27 September 2013
Before the Avatar, the Mugshot
In this digital age, it is hard to escape the semiotics of the avatar; even at work we get to chose one for the staff directory or our internal social network. A recent acquisition, Defenders and Offenders (New York, 1888) offers a chance to peek at earlier versions of this artform: the mugshot. In this title, the Defenders – the lawmen of Brooklyn and New York – are given a page of biography and a large, elegant side portrait. The Offenders are presented face on (rarely entirely flattering), and squeezed into a grid of four. All are rendered in very compelling and understated chromolithography. We leave you, the reader, to decide which is most appropriate for us. .

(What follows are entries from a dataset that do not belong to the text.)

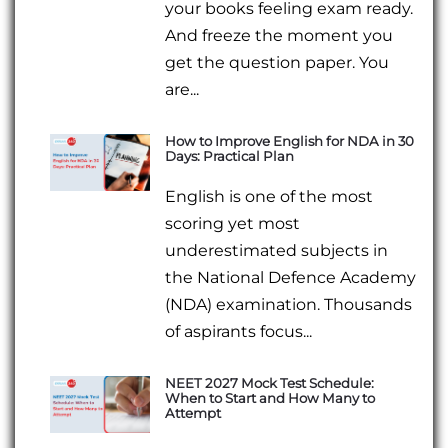
your books feeling exam ready.
And freeze the moment you
get the question paper. You
are...
How to Improve English for NDA in 30
Days: Practical Plan
English is one of the most
scoring yet most
underestimated subjects in
the National Defence Academy
(NDA) examination. Thousands
of aspirants focus...
NEET 2027 Mock Test Schedule:
When to Start and How Many to
Attempt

Historians, particularly the historian of photography and science, have long paid attention to the cultural meanings of the mugshot. There is also surely something to be made of the rather mean text that accompanies each portrait: 'Mrs Hattie Connelly is an adventuress and swindler, and also known by the names of Carroll, Styles, Bruce and canal boat Hattie. Her latest adventure was in June, 1888, when she swindled an old man of 68 years of age, in Jersey City, out of over $2,000. Mrs. Connelly is fair, fat, and 40, and the way the old man was taken in by this clever confidence woman is something remarkable'. (There is an account of her case in The New York Times, 28 April 1888.) Law & Order: 1888, we await you.